↓↓↓

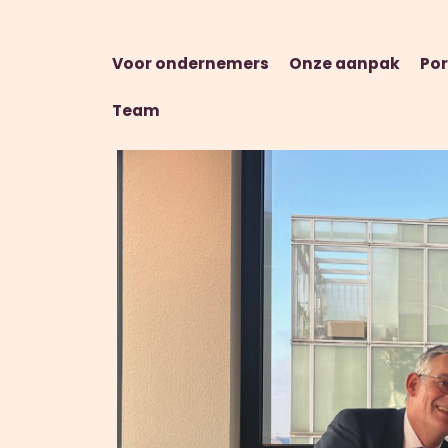
Voor ondernemers
Onze aanpak
Por
Team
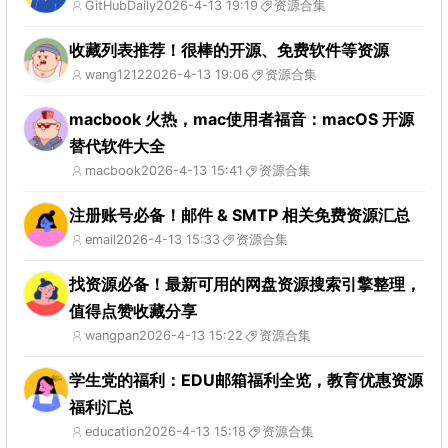
GitHubDaily
2026-4-13 19:19
资源合集
收藏列表推荐！很棒的开源、免费软件等资源
wang1212
2026-4-13 19:06
资源合集
macbook 火热，mac使用者福音：macOS 开源
替代软件大全
macbook
2026-4-13 15:41
资源合集
注册账号必备！邮件 & SMTP 相关免费资源汇总
email
2026-4-13 15:33
资源合集
找资源必备！最新可用的网盘资源搜索引擎整理，
值得点赞收藏分享
wangpan
2026-4-13 15:22
资源合集
学生党的福利：EDU邮箱福利全览，教育优惠资源
福利汇总
education
2026-4-13 15:18
资源合集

↑↑↑

## What needs to be done
Set down the records above exactly, leaving out pictures.

## Your response
Voor ondernemers
Onze aanpak
Por
Team
GitHubDaily
2026-4-13 19:19
资源合集
收藏列表推荐！很棒的开源、免费软件等资源
wang1212
2026-4-13 19:06
资源合集
macbook 火热，mac使用者福音：macOS 开源
替代软件大全
macbook
2026-4-13 15:41
资源合集
注册账号必备！邮件 & SMTP 相关免费资源汇总
email
2026-4-13 15:33
资源合集
找资源必备！最新可用的网盘资源搜索引擎整理，
值得点赞收藏分享
wangpan
2026-4-13 15:22
资源合集
学生党的福利：EDU邮箱福利全览，教育优惠资源
福利汇总
education
2026-4-13 15:18
资源合集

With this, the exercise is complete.